Re: "Exponential" differential via mechanics


David J. Gall
 

Larry,

Yah, round corners. Since price is no object, you could use some of your
surplus $5 gold pieces for radiussed corners. The gold will wear instead of
the steel cables. Probably cost less than using some of those phenolic
aircraft-grade pulleys for round corners, eh? :)

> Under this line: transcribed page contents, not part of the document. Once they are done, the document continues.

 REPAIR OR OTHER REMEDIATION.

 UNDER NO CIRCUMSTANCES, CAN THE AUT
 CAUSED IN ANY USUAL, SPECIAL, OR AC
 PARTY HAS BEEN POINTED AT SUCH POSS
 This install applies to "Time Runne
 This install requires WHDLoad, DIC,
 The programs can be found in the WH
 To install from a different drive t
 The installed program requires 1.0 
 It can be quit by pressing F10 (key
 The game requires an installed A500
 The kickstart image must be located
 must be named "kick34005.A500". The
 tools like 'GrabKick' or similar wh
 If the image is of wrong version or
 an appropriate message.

Actually, you've got me thinking more and more about your/our approach. We'd
need some way to "keep" the cables so that they'd be sure to engage the
groove on your ellipse or any of my oddball shapes. It could be so simple to
make the diamond shape by using a couple of plates held apart by spacers,
with the cables running between the plates and attached to one of the
spacers at the fore end, the narrow axis of the diamond established by a
couple more spaceers, and the other end of the diamond by another spacer.
Two plates, four sets of bolts/spacers, and some cotter pins outside the
cable runs to act as cable keepers. The bottom plate could double as the JB
belcrank....

I'm opposed to the idea of modifying the Air Products tailwheel for the cost
of it, so maybe this is a cheaper approach. We'll see.

End of thread.


David J. Gall

-----Original Message-----
From: Q-LIST@... [mailto:Q-LIST@...]
On Behalf Of Larry Hamm
Sent: Monday, October 23, 2006 8:37 AM
To: Q-LIST@...
Subject: Re: [Q-LIST] "Exponential" differential via mechanics

David,
OK, I see what you're getting at. The only practical drawback
I envision with hard geometric shapes is the possibility of
wear on the cables as they cross the corners. As far as
expense, well, that train left the station a long time ago,
and I'm not even half finished! Less than the price of a
Continental exhaust valve, I'd guess.